Show HN: Listo – Your Social Watchlist - manx
https://listo.unote.io
======
manx
Proud to be on HN!

we are unhappy with the information flow in current social media, like
Facebook and twitter. We found that the problem lies in the follower-concept
itself. By default, everyone shares content with ALL their followers. That way
there is too much content that isn't tailored to the preferences of the user -
the signal to noise ratio is very low. Therefore, most content in my stream is
irrelevant to me.

Our goal, through Listo, is to turn this around and make sharing and
recommendations personal again. We want to enable a much higher recommendation
quality than current social media systems can offer.

Our idea is very simple, but the consequences are profound. It boils down to
this:

Let your friends add items to your reading, movies, and music lists all in one
space.

This is in fact very similar to what is already happening today. People are
sending you personal recommendations about HN articles, books or movies via
email/WhatsApp. But you have to add them to your reading list yourself,
otherwise they will get lost in several chat histories. We created an app for
this use-case, that requires zero discipline from your side: Let your friends
put interesting articles and books directly into your personal reading list.
Let them put movies, tv shows and youtube videos into your watchlist. The same
goes for music, podcasts and anything else.

It reflects word of mouth in the real world. Our app allows you to send
recommendations to specific people. Instead of telling the world that you like
an article, you send it to friends you know will like it. That way,
recommendations become more personal and of much higher quality.

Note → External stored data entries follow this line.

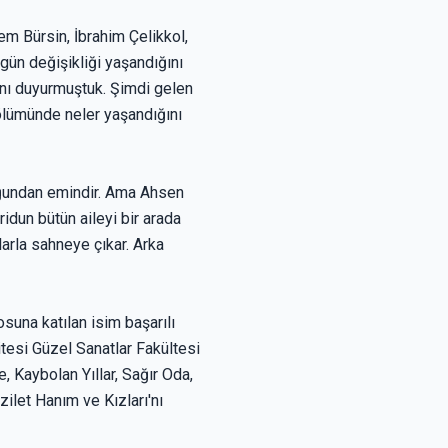
rem Bürsin, İbrahim Çelikkol,
gün değişikliği yaşandığını
ını duyurmuştuk. Şimdi gelen
bölümünde neler yaşandığını
uğundan emindir. Ama Ahsen
dun bütün aileyi bir arada
larla sahneye çıkar. Arka
suna katılan isim başarılı
esi Güzel Sanatlar Fakültesi
 Kaybolan Yıllar, Sağır Oda,
zilet Hanım ve Kızları'nı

Information can still spread exponentially, but in a more controlled way than
retweet-feedback-loops. Every single person acts as a filter in the
information flow.

FAQ: Q: But doesn't this app need a critical mass to be useful at all? A:
Actually no. Only two friends sending links to each other already have a
benefit. But the more friends are sending you recommendations via the app, the
better for everyone.

Q: What if my friends don't have the app yet? A: In this case, our app makes
it easy to send recommendations via other apps, e.g. WhatsApp. Once the
receivers sign up, they will find all items in their list.

The app is developed with Flutter/Firebase and available in Play Store and App
Store.

Play Store:
[https://play.google.com/store/apps/details?id=com.listo](https://play.google.com/store/apps/details?id=com.listo)

App Store: [https://apps.apple.com/app/apple-
store/id1502284126](https://apps.apple.com/app/apple-store/id1502284126)

A challenge we are facing right now is to find out how we can make the product
more viral. Any insights on this topic would be greatly appreciated.

We're looking forward to hearing your thoughts and questions!